QUANTE SARANNO LE NOSTRE JEREZ DE LA FRONTERA?

Qualche mese fa ‘Time’ mandò una giornalista in Andalusia, a Jerez de la Frontera, perché riferisse sulla malattia spagnola partendo dalla città più indebitata del Paese. Il debito del Comune dello sherry e del flamenco raggiungeva un miliardo di euro, non troppo meno di quello di Madrid, che ha 3,3 milioni di abitanti. La spiegazione più immediata: a bloated payroll, troppo personale. Per 210 mila abitanti Jerez ha 1900 dipendenti diretti, 600 indiretti. Un caso da manuale di dilatazione della spesa per assumere gente, cioè per raccogliere voti. Uno dei cosiddetti ‘costi della democrazia’ meno perseguibili col Codice penale, come invece lo è la corruzione. In Spagna essa è andata crescendo coll’avvento della libertà, specialmente a partire dal governo socialista di Felipe Gonzales (egli cadde per gli scandali). Il malaffare ha poi contagiato gli uomini di Aznar prima, ora di Rajoy). Il partito di Rajoy si è insediato a Jerez nel giugno 2011, dunque il grosso del debito lo hanno provocato i socialisti, sulla scia della finanza ‘craxiana’  dell’andaluso Gonzales.

La sofferenza sociale trovata a Jerez dalla giornalista Lisa Abend è quella che non potrà non riprodursi qua e là da noi: stipendi e salari non corrisposti per vari mesi; fornitori non pagati; servizi cittadini sospesi, tagli brutali, disoccupazione oltre il 36%, scuole ripetutamente chiuse, strade al buio, scioperi, quarantenni tornati a vivere coi genitori in pensione. Non  sappiamo che aiuti Jerez ha ricevuto o riceverà da Madrid, da Bruxelles, da chissà chi. E’ verosimile che il disagio sociale si attenuerà presto o tardi. Ma la vicenda è paradigmatica anche per noi: ecco dove può portare l’euforia di quando le vacche erano grasse. Non solo i troppi dipendenti. Anche le opere pubbliche spropositate e non essenziali.

Una per tutte, un colossale centro culturale chiamato Ciudad Flamenca, o Flamenco. Il ballo gitano è una gloria, sarà stato dichiarato patrimonio dell’umanità. Ma tutto ha un limite. L’area edificabile destinata al tempio del flamenco è grande quanto un quartiere intero, dunque il tempio era stato concepito esorbitante: considerando anche che la città possiede già un Museo del flamenco, nonché una facoltà universitaria  di flamencologia. Provvidenzialmente l’arcitempio non è stato costruito. Ma sono le intenzioni megalomani  che contano, così contrastanti col retaggio eroicamente povero di una città agricola del sud-ovest andaluso. Perché è venuto in mente all’Alcalde e agli assessori di emulare i ridicoli eccessi architettonici di Dubai e di troppi altri ex villaggi arricchiti? Certi progetti, come il ponte sullo Stretto, costano cari anche se non si realizzano: studi, progetti, consulenze, pubblicità, personale e, soprattutto, penali. Risultati umani, mille casi come l’infermiera Marisa Sanchez che va gratis a curare i malati all’ospedale, non si sente di lasciarli marcire; e come il probo trattorista Manuel Medina, che vende mazzi di aglio in strada, e mangia se i passanti li comprano, in spirito di carità.

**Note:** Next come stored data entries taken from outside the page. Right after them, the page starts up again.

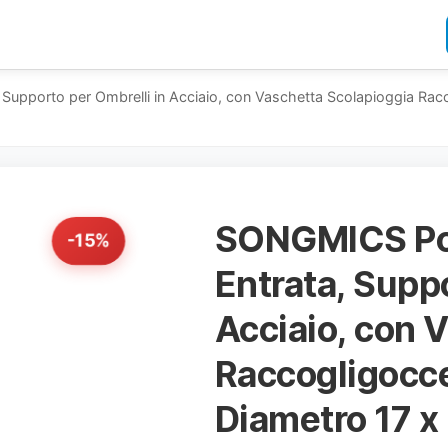
Supporto per Ombrelli in Acciaio, con Vaschetta Scolapioggia Racc
SONGMICS Por
-15%
Entrata, Suppo
Acciaio, con 
Raccogligocce
Diametro 17 x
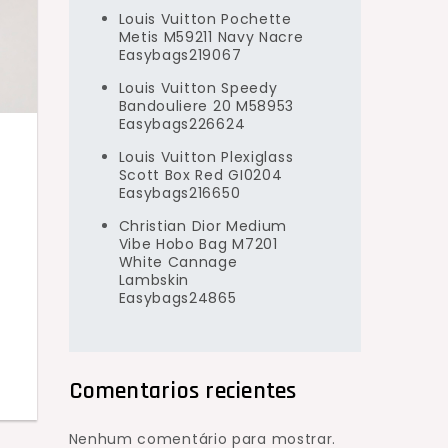
Louis Vuitton Pochette
Metis M59211 Navy Nacre
Easybags219067
Louis Vuitton Speedy
Bandouliere 20 M58953
Easybags226624
Louis Vuitton Plexiglass
Scott Box Red GI0204
Easybags216650
Christian Dior Medium
Vibe Hobo Bag M7201
White Cannage
Lambskin
Easybags24865
Comentarios recientes
Nenhum comentário para mostrar.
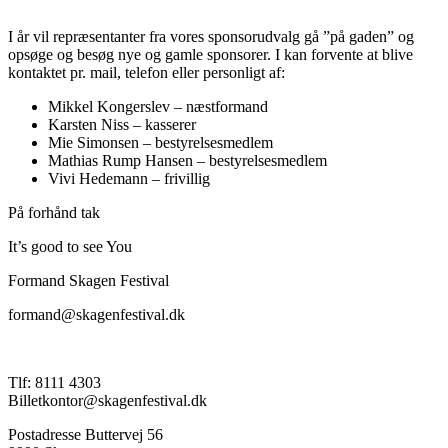
I år vil repræsentanter fra vores sponsorudvalg gå ”på gaden” og
opsøge og besøg nye og gamle sponsorer. I kan forvente at blive
kontaktet pr. mail, telefon eller personligt af:
Mikkel Kongerslev – næstformand
Karsten Niss – kasserer
Mie Simonsen – bestyrelsesmedlem
Mathias Rump Hansen – bestyrelsesmedlem
Vivi Hedemann – frivillig
På forhånd tak
It’s good to see You
Formand Skagen Festival
formand@skagenfestival.dk
Tlf: 8111 4303
Billetkontor@skagenfestival.dk
Postadresse Buttervej 56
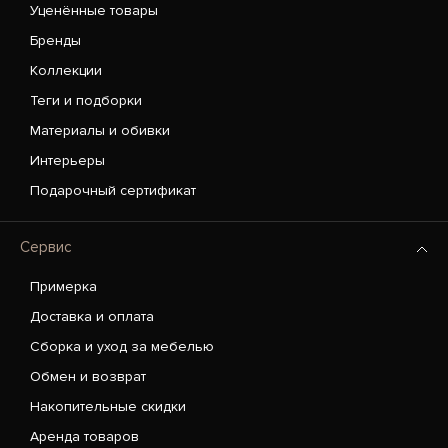
Уценённые товары
Бренды
Коллекции
Теги и подборки
Материалы и обивки
Интерьеры
Подарочный сертификат
Сервис
Примерка
Доставка и оплата
Сборка и уход за мебелью
Обмен и возврат
Накопительные скидки
Аренда товаров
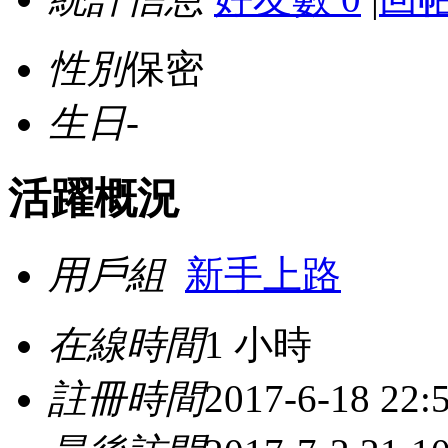
性別
保密
生日
-
活躍概況
用戶組
新手上路
在線時間
1 小時
註冊時間
2017-6-18 22:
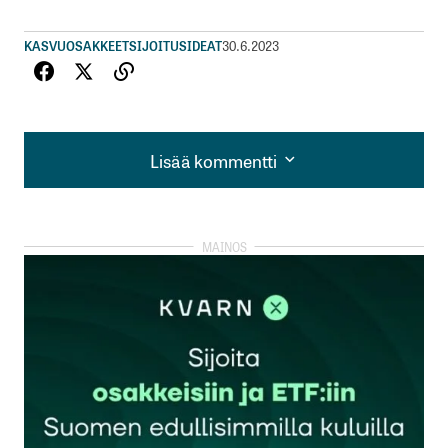
KASVUOSAKKEET
SIJOITUSIDEAT
30.6.2023
Lisää kommentti
Lisää kommentti
kirjautua
sisään
rekisteröityä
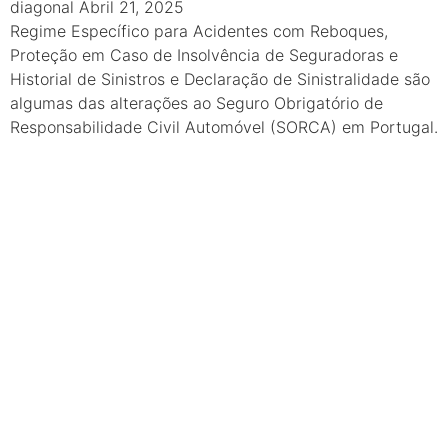
diagonal
Abril 21, 2025
Regime Específico para Acidentes com Reboques,
Proteção em Caso de Insolvência de Seguradoras e
Historial de Sinistros e Declaração de Sinistralidade são
algumas das alterações ao Seguro Obrigatório de
Responsabilidade Civil Automóvel (SORCA) em Portugal.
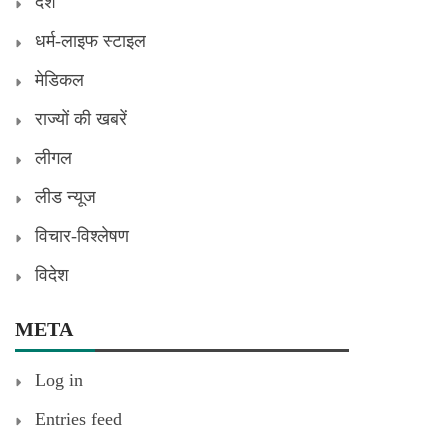
देश
धर्म-लाइफ स्टाइल
मेडिकल
राज्यों की खबरें
लीगल
लीड न्यूज
विचार-विश्लेषण
विदेश
META
Log in
Entries feed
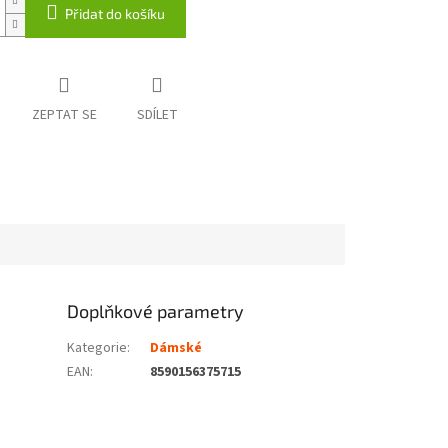
Přidat do košíku
ZEPTAT SE
SDÍLET
Doplňkové parametry
Kategorie
:
Dámské
EAN
:
8590156375715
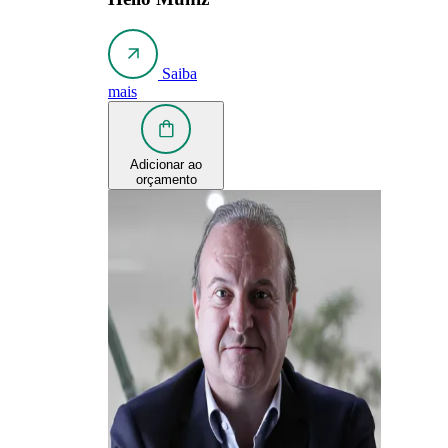
Saiba
mais
Adicionar ao
orçamento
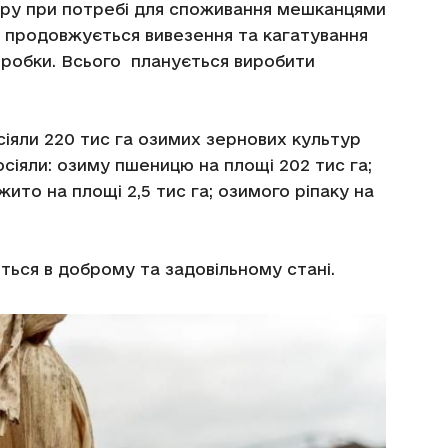
укру при потребі для споживання мешканцями
ас продовжується вивезення та кагатування
робки. Всього планується виробити
сіяли 220 тис га озимих зернових культур
сіяли: озиму пшеницю на площі 202 тис га;
 жито на площі 2,5 тис га; озимого ріпаку на
ться в доброму та задовільному стані.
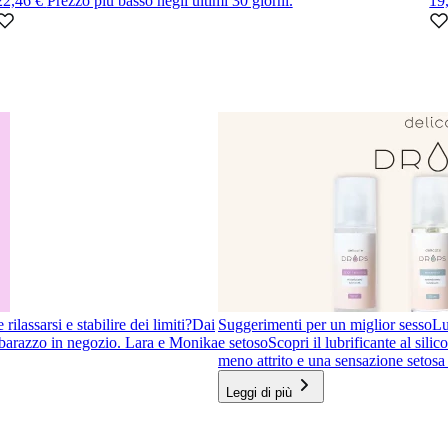
22,46 €
Prezzo più basso negli ultimi 30 giorni.
19
ilassarsi e stabilire dei limiti?
Dai
Suggerimenti per un miglior sesso
Lu
imbarazzo in negozio. Lara e Monika
e setoso
Scopri il lubrificante al sil
meno attrito e una sensazione setosa 
Leggi di più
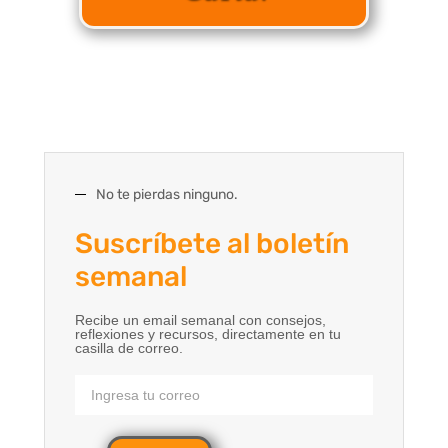
No te pierdas ninguno.
Suscríbete al boletín
semanal
Recibe un email semanal con consejos,
reflexiones y recursos, directamente en tu
casilla de correo.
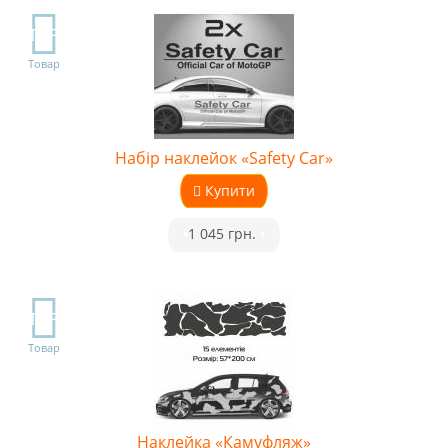
TOP
Товар
Набір наклейок «Safety Car»
Купити
•
1 045 грн.
•
TOP
Товар
Наклейка «Камуфляж»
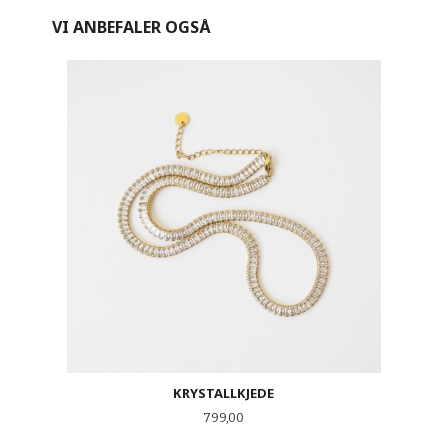
VI ANBEFALER OGSÅ
KRYSTALLKJEDE
Pris
799,00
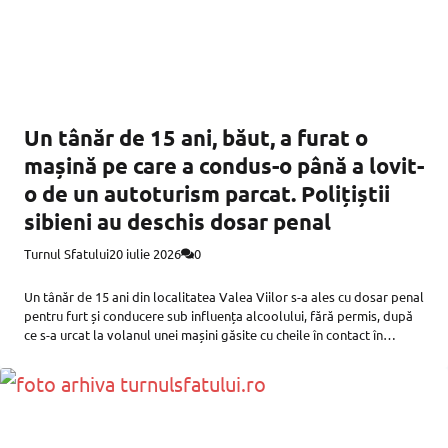
Un tânăr de 15 ani, băut, a furat o
mașină pe care a condus-o până a lovit-
o de un autoturism parcat. Polițiștii
sibieni au deschis dosar penal
Turnul Sfatului
20 iulie 2026
0
Un tânăr de 15 ani din localitatea Valea Viilor s-a ales cu dosar penal
pentru furt și conducere sub influența alcoolului, fără permis, după
ce s-a urcat la volanul unei mașini găsite cu cheile în contact în
noaptea de sâmbătă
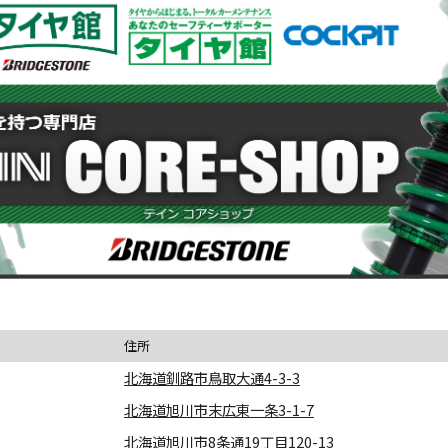
住所
北海道釧路市鳥取大通4-3-3
北海道旭川市末広東一条3-1-7
北海道旭川市8条通19丁目120-13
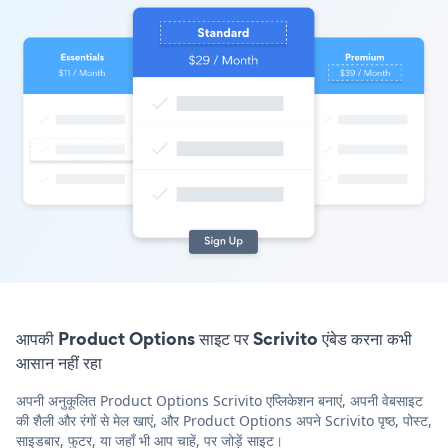
आपकी Product Options साइट पर Scrivito एंबेड करना कभी
आसान नहीं रहा
अपनी अनुकूलित Product Options Scrivito एप्लिकेशन बनाएं, अपनी वेबसाइट
की शैली और रंगों से मेल खाएं, और Product Options अपने Scrivito पृष्ठ, पोस्ट,
साइडबार, फुटर, या जहाँ भी आप चाहें, पर जोड़ें साइट।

Nella tradizione pìcara di una città andalusa, la demozione sociale non è una novità e nemmeno un dramma abbastanza atroce. La disdetta passerà. Tuttavia prepariamoci, avremo anche noi le nostre Jerez de la Frontera. Beati i Comuni che non hanno assunto troppo, che non hanno progettato gigantesche pagode per turisti da venire, che non hanno preso alla lettera le promesse dello sviluppo forever. Che ogni coppia con bireddito microimpiegatizio fosse arrivata a fare crociere nei fiordi norvegesi e settimane nelle stazioni sciistiche ordinando bottiglie di etichetta invece che fiaschi era, è, una forzatura.

A furia di extra prelievi fiscali dovrebbe diventare una forzatura anche i privilegiati dell’One per cent. Un giorno gli eccessi di reddito dovranno sparire, con le cattive se necessario. Però la collettività ha l’obbligo di garantire il pane agli affamati, non l’edonismo ai nullatenenti. L’edonismo, ballo gitano compreso, non deve passarlo il Welfare State. E la gente che fa teatro, p.es., la smetta di chiedere: Jerez è nei guai per avere dato troppo ai signorini delle arti. Quante Jerez avremo?